Copy out each line featuring the string "REMATES" from the entries beneath.

··· Data to examine ···

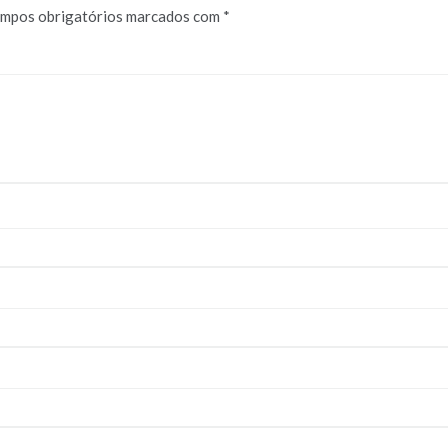
mpos obrigatórios marcados com
*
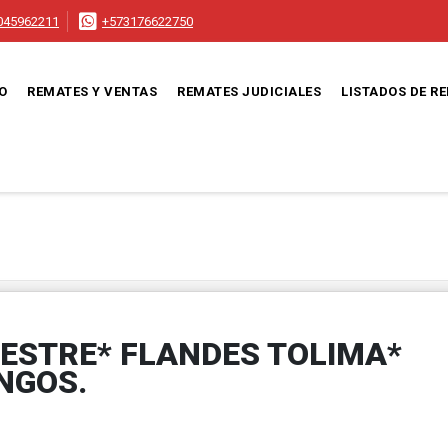
045962211
+573176622750
IO
REMATES Y VENTAS
REMATES JUDICIALES
LISTADOS DE R
ESTRE* FLANDES TOLIMA*
NGOS.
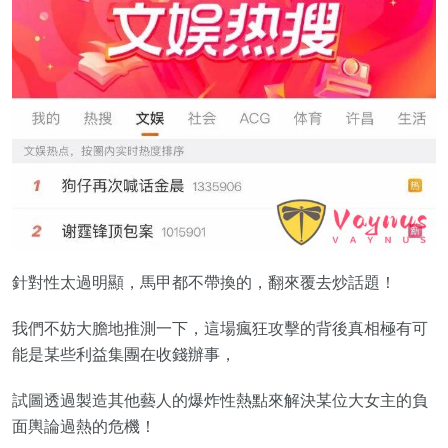
針對性太過明顯，馬甲都不帶換的，翻來覆去炒話題！
我們不妨大膽地推測一下，這場瘋狂攻擊的背後真相極有可
能是某些利益集團在收錢辦事，
試圖透過製造其他藝人的爆炸性熱點來解決某位大女主的負
面輿論過熱的危機！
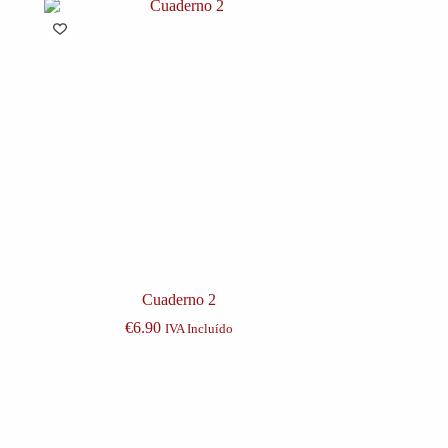
Cuaderno 2
€
6.90
IVA Incluído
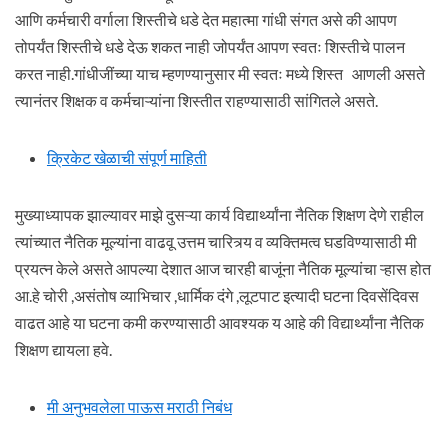
आणि कर्मचारी वर्गाला शिस्तीचे धडे देत महात्मा गांधी संगत असे की आपण
तोपर्यंत शिस्तीचे धडे देऊ शकत नाही जोपर्यंत आपण स्वतः शिस्तीचे पालन
करत नाही.गांधीजींच्या याच म्हणण्यानुसार मी स्वतः मध्ये शिस्त आणली असते
त्यानंतर शिक्षक व कर्मचाऱ्यांना शिस्तीत राहण्यासाठी सांगितले असते.
क्रिकेट खेळाची संपूर्ण माहिती
मुख्याध्यापक झाल्यावर माझे दुसऱ्या कार्य विद्यार्थ्यांना नैतिक शिक्षण देणे राहील
त्यांच्यात नैतिक मूल्यांना वाढवू उत्तम चारित्र्य व व्यक्तिमत्व घडविण्यासाठी मी
प्रयत्न केले असते आपल्या देशात आज चारही बाजूंना नैतिक मूल्यांचा ऱ्हास होत
आ.हे चोरी ,असंतोष व्याभिचार ,धार्मिक दंगे ,लूटपाट इत्यादी घटना दिवसेंदिवस
वाढत आहे या घटना कमी करण्यासाठी आवश्यक य आहे की विद्यार्थ्यांना नैतिक
शिक्षण द्यायला हवे.
मी अनुभवलेला पाऊस मराठी निबंध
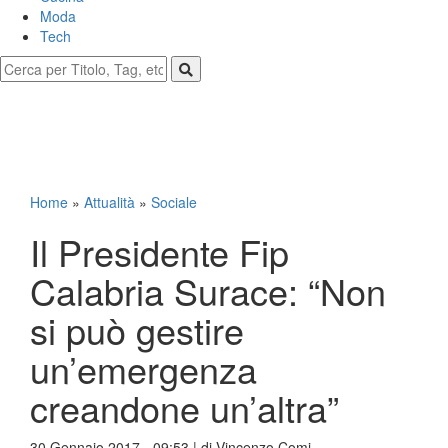
Moda
Tech
Home
»
Attualità
»
Sociale
Il Presidente Fip
Calabria Surace: “Non
si può gestire
un’emergenza
creandone un’altra”
30 Gennaio 2017 - 09:53 | di
Vincenzo Comi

···

**Exercise output**
REMATES Y VENTAS
REMATES JUDICIALES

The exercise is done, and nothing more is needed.